# [ASSIGNMENT]
Go through the entries below from the first line and transcribe each one exactly, ending with the line that contains "This screenshot has height=720, width=1119.".

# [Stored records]
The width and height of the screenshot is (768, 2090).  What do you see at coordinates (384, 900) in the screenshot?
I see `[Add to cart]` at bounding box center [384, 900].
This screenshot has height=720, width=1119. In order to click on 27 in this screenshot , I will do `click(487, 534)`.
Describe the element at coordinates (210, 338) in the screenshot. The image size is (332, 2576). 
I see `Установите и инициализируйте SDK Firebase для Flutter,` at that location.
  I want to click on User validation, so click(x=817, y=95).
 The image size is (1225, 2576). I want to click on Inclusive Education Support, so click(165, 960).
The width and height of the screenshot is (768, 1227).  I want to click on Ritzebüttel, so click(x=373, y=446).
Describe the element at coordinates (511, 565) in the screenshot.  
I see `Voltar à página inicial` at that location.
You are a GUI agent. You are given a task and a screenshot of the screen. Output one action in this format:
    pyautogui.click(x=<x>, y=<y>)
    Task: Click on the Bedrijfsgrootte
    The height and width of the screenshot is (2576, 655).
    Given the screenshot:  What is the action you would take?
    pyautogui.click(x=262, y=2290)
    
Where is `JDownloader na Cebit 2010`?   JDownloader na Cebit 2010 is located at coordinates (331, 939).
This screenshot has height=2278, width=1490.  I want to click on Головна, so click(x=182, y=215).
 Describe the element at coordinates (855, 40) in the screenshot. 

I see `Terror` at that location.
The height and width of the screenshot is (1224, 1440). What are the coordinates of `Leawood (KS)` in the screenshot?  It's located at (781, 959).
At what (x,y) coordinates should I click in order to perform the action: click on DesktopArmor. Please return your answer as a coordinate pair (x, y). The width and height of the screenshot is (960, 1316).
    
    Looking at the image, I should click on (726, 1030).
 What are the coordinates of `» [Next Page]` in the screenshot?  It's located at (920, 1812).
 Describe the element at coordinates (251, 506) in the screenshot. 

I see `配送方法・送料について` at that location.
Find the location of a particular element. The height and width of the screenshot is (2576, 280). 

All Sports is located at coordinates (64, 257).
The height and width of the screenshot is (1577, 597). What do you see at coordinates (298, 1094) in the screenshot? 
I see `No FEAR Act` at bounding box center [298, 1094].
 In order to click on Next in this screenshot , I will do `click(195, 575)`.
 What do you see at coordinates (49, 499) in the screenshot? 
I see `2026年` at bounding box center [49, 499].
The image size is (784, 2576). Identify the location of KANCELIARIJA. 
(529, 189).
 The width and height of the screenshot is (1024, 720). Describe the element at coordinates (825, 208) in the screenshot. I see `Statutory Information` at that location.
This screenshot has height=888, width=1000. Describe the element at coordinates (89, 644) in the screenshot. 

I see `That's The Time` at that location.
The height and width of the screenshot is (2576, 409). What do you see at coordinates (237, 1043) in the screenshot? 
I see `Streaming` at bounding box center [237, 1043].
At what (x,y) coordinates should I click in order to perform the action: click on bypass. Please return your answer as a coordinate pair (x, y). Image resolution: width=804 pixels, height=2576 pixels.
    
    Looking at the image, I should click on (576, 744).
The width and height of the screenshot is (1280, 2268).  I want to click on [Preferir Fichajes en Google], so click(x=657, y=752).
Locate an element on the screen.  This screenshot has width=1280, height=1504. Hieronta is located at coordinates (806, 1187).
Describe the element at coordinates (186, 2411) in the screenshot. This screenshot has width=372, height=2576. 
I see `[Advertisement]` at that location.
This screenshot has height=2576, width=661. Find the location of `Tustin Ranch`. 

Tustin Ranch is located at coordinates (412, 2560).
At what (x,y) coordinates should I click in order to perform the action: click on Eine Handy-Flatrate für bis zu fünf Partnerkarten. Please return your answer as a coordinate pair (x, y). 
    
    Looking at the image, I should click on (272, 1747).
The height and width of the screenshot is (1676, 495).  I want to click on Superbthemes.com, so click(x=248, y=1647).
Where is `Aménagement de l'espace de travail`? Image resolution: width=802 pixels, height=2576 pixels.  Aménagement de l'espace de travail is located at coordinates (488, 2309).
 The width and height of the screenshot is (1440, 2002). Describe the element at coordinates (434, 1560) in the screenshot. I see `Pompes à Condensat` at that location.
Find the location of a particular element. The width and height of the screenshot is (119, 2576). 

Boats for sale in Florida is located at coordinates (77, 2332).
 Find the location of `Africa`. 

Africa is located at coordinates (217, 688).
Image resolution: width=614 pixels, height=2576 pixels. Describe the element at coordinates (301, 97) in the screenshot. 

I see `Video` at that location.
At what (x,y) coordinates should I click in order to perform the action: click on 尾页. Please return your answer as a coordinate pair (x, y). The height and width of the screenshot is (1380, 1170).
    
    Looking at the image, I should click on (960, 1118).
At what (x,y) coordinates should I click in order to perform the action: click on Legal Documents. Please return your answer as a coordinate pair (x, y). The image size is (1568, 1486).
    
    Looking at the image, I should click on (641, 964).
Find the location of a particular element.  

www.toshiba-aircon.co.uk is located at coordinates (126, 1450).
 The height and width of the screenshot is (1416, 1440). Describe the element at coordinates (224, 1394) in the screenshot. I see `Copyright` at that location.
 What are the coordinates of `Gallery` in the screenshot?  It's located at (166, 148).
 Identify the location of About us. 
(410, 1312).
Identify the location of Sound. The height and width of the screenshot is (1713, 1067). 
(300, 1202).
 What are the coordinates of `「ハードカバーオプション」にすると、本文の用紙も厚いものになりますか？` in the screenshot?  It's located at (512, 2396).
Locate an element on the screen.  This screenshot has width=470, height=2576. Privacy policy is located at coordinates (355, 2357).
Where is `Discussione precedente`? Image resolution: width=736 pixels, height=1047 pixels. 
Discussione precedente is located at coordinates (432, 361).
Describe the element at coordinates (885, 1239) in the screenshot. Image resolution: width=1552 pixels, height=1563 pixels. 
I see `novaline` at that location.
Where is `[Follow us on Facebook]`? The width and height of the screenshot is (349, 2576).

# [WORKED SOLUTION]
The width and height of the screenshot is (768, 2090).  What do you see at coordinates (384, 900) in the screenshot?
I see `[Add to cart]` at bounding box center [384, 900].
This screenshot has height=720, width=1119. In order to click on 27 in this screenshot , I will do `click(487, 534)`.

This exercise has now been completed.